Dave Johnson dave-gnhlug at davej.org
Sat Jun 16 11:44:25 EDT 2007


Most have already covered the PCI 33/32 bandwidth limits (avoid PCI
33/32 if you can). Integrated into the chipset, PCIX bus (faster but
still shared), or PCIe (dedicated) will solve the bandwidth problems.

Just about any PCIX/PCIe/Integrated MAC will give you 100% gigabit
full duplex line rate provided the driver and memory controller can
keep up.

Look for a useful TOE/TSO/GSO hardware engine as well as hardware
TCP/UDP checksumming on both RX and TX.

Hardware checksumming will reduce the cpu power requirements
dramatically, a segment engine will reduce the number of packets and
give you the equivelant of jumbo frames (from the driver's point of
view) without actually using jumbo frames on the network .

Which brings me to the next point.  A bad driver will make a huge
difference and may be a limiting factor especially at >500mbps.

A good driver will make use of NAPI for overload conditions, and
interrupt coalescing for moderate load conditions.

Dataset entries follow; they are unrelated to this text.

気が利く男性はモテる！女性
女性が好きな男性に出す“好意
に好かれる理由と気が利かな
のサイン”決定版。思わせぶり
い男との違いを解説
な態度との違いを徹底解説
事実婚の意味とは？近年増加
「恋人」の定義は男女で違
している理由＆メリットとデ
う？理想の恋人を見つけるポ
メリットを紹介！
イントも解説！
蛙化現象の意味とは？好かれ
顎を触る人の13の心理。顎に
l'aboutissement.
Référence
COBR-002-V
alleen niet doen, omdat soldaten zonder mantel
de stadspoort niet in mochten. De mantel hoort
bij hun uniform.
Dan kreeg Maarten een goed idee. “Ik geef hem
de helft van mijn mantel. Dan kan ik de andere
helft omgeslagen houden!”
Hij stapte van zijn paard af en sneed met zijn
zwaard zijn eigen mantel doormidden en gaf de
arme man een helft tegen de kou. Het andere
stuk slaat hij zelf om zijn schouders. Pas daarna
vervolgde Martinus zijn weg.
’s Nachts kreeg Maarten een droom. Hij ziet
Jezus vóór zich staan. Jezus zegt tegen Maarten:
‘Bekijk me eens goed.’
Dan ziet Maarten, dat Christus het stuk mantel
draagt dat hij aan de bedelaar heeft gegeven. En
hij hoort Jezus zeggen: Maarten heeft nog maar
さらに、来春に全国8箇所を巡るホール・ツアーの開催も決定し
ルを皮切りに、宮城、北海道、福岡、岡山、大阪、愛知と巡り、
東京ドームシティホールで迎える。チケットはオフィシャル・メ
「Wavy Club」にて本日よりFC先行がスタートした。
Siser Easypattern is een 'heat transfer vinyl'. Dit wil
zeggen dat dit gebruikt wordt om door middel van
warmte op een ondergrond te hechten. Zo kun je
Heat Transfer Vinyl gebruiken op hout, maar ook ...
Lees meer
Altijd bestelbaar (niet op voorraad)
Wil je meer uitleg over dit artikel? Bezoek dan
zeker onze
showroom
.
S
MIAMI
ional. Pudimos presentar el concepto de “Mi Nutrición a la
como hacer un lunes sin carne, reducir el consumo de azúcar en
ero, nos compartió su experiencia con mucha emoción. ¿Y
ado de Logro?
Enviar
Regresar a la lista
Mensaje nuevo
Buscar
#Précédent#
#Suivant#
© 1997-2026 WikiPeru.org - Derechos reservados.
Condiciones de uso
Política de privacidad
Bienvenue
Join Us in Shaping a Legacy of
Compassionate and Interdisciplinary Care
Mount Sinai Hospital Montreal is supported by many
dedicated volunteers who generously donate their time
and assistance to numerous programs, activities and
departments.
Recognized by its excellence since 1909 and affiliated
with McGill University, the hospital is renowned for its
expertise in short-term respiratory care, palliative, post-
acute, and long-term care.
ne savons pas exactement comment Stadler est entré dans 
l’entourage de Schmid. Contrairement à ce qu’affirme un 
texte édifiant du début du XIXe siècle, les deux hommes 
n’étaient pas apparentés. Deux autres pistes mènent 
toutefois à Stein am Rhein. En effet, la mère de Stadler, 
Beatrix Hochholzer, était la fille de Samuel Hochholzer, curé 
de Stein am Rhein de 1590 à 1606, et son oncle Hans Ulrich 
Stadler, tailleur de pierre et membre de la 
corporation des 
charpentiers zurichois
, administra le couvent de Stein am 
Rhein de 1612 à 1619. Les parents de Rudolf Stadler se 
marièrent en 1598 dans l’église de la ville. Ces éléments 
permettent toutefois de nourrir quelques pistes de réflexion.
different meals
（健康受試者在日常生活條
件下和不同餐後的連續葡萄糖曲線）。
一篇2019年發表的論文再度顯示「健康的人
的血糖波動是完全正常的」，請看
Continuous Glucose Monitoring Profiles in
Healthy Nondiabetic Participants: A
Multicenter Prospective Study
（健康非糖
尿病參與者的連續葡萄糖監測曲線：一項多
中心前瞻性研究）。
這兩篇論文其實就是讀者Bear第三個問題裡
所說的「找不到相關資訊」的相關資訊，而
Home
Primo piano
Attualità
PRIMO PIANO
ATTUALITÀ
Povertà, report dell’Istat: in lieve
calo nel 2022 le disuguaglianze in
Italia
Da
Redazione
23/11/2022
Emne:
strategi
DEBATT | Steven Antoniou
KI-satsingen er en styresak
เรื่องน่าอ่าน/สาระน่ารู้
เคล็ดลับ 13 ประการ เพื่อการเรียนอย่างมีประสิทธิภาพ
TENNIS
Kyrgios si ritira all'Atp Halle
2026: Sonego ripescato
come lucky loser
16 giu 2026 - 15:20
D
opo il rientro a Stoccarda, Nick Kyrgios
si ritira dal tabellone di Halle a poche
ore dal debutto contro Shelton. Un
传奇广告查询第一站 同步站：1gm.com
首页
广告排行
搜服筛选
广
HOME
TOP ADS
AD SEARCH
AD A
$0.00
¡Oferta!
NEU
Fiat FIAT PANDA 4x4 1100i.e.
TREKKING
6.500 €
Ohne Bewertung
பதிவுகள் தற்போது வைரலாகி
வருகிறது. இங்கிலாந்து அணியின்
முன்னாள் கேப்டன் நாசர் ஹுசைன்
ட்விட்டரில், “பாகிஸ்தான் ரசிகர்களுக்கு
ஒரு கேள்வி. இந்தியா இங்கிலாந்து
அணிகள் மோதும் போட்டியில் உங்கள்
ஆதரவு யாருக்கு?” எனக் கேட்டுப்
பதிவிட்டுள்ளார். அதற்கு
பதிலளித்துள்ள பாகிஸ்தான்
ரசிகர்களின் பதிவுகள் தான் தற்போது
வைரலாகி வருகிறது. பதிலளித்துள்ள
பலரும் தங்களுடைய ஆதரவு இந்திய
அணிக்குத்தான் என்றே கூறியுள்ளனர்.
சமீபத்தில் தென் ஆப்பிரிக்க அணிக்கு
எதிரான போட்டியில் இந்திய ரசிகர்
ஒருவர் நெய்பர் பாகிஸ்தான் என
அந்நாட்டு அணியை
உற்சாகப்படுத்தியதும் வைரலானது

A segment engine isn't likely on a PCI33/32 MAC, but some do have
checksumming.

One other neat feature I've seen on nvidia integrated MACs is it makes
use of MSI-X to offer 3 different interrupts for each MAC.  One for TX
service, one for RX service, and the 3rd for phy events.  This allows
the driver to have completely separate RX/TX/misc code paths.
Very cool.

Anyway, I'd recommend Intel (e1000) or Broadcom (tg3, bnx2) MACs.